● Work instruction: Copy each line containing the word "замену" from the records that follow, please.

● Material to process:
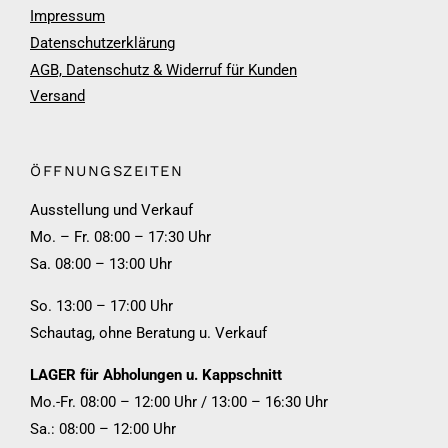
Impressum
Datenschutzerklärung
AGB, Datenschutz & Widerruf für Kunden
Versand
ÖFFNUNGSZEITEN
Ausstellung und Verkauf
Mo. – Fr. 08:00 – 17:30 Uhr
Sa. 08:00 – 13:00 Uhr
So. 13:00 – 17:00 Uhr
Schautag, ohne Beratung u. Verkauf
LAGER für Abholungen u. Kappschnitt
Mo.-Fr. 08:00 – 12:00 Uhr / 13:00 – 16:30 Uhr
Sa.: 08:00 – 12:00 Uhr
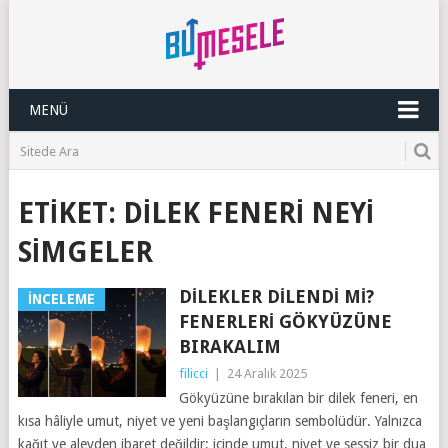
MENÜ
ETIKET:
DILEK FENERI NEYI
SIMGELER
DILEKLER DILENDI MI?
İNCELEME
FENERLERI GÖKYÜZÜNE
BIRAKALIM
filicci
|
24 Aralık 2025
Gökyüzüne bırakılan bir dilek feneri, en
kısa hâliyle umut, niyet ve yeni başlangıçların sembolüdür. Yalnızca
kağıt ve alevden ibaret değildir; içinde umut, niyet ve sessiz bir dua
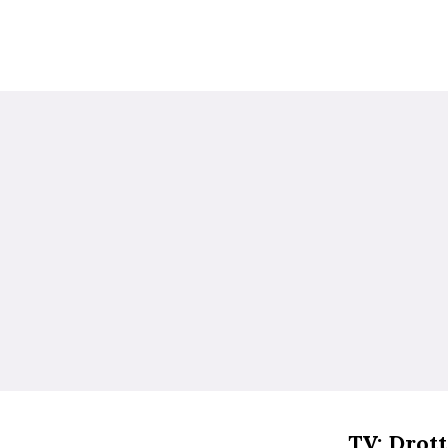
TV: Drott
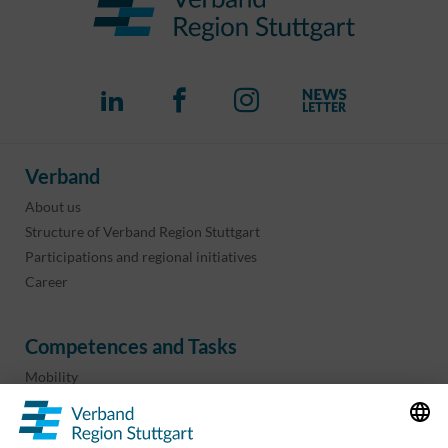
Verband
About us
Structure of Verband Region Stuttgart
Participations and regional initiatives
Career
Competences and Tasks
Mobility
Regional planning
Business development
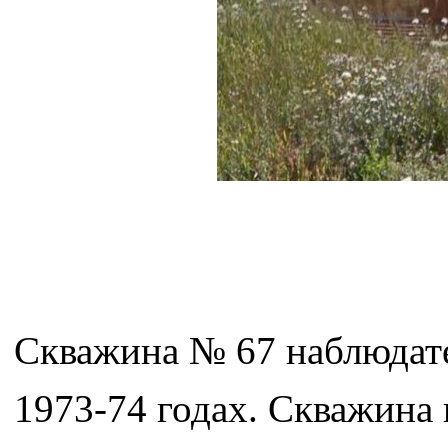
Скважина № 67 наблюдате
1973-74 годах. Скважина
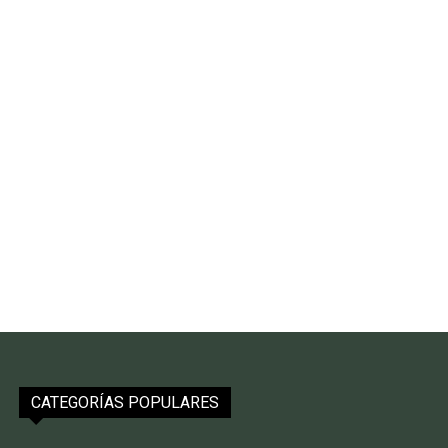
CATEGORÍAS POPULARES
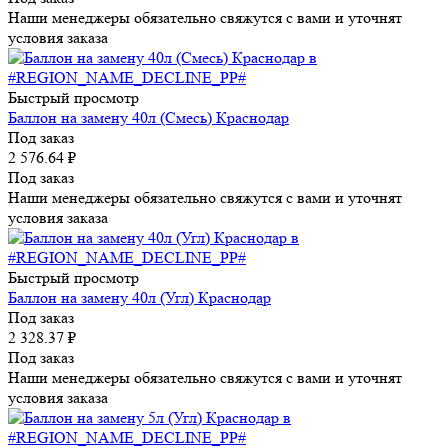
Наши менеджеры обязательно свяжутся с вами и уточнят
условия заказа
Быстрый просмотр
Баллон на замену 40л (Смесь) Краснодар
Под заказ
2 576.64
₽
Под заказ
Наши менеджеры обязательно свяжутся с вами и уточнят
условия заказа
Быстрый просмотр
Баллон на замену 40л (Угл) Краснодар
Под заказ
2 328.37
₽
Под заказ
Наши менеджеры обязательно свяжутся с вами и уточнят
условия заказа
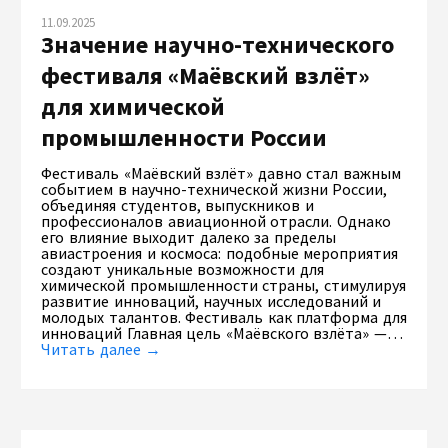
11.09.2025
Значение научно-технического
фестиваля «Маёвский взлёт»
для химической
промышленности России
Фестиваль «Маёвский взлёт» давно стал важным
событием в научно-технической жизни России,
объединяя студентов, выпускников и
профессионалов авиационной отрасли. Однако
его влияние выходит далеко за пределы
авиастроения и космоса: подобные мероприятия
создают уникальные возможности для
химической промышленности страны, стимулируя
развитие инноваций, научных исследований и
молодых талантов. Фестиваль как платформа для
инноваций Главная цель «Маёвского взлёта» —…
Читать далее →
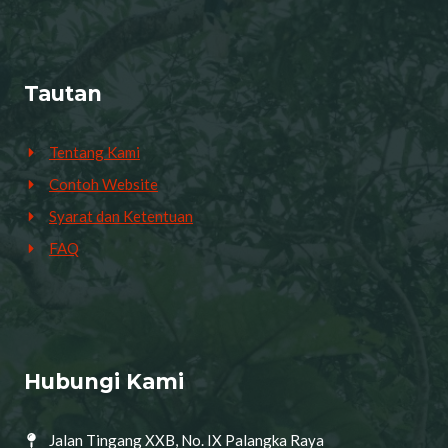
Tautan
Tentang Kami
Contoh Website
Syarat dan Ketentuan
FAQ
Hubungi Kami
Jalan Tingang XXB, No. IX Palangka Raya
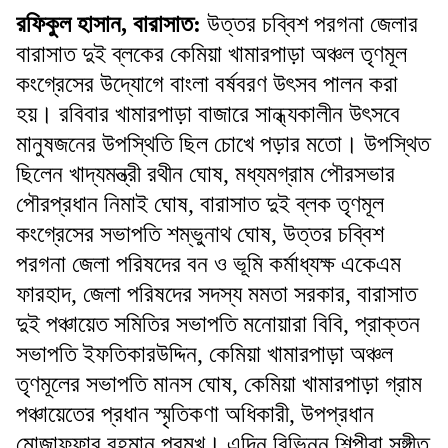
রফিকুল হাসান, বারাসাত:
উত্তর চব্বিশ পরগনা জেলার
বারাসাত দুই ব্লকের কেমিয়া খামারপাড়া অঞ্চল তৃণমূল
কংগ্রেসের উদ্যোগে বাংলা বর্ষবরণ উৎসব পালন করা
হয়। রবিবার খামারপাড়া বাজারে সান্ধ্যকালীন উৎসবে
মানুষজনের উপস্থিতি ছিল চোখে পড়ার মতো। উপস্থিত
ছিলেন খাদ্যমন্ত্রী রথীন ঘোষ, মধ্যমগ্রাম পৌরসভার
পৌরপ্রধান নিমাই ঘোষ, বারাসাত দুই ব্লক তৃণমূল
কংগ্রেসের সভাপতি শম্ভুনাথ ঘোষ, উত্তর চব্বিশ
পরগনা জেলা পরিষদের বন ও ভূমি কর্মাধ্যক্ষ একেএম
ফারহাদ, জেলা পরিষদের সদস্য মমতা সরকার, বারাসাত
দুই পঞ্চায়েত সমিতির সভাপতি মনোয়ারা বিবি, প্রাক্তন
সভাপতি ইফতিকারউদ্দিন, কেমিয়া খামারপাড়া অঞ্চল
তৃণমূলের সভাপতি মানস ঘোষ, কেমিয়া খামারপাড়া গ্রাম
পঞ্চায়েতের প্রধান স্মৃতিকণা অধিকারী, উপপ্রধান
মোজাফফার রহমান প্রমুখ। এদিন বিভিন্ন শিল্পীরা সঙ্গীত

● Written answer:
Баллон на замену 40л (Смесь) Краснодар
Баллон на замену 40л (Угл) Краснодар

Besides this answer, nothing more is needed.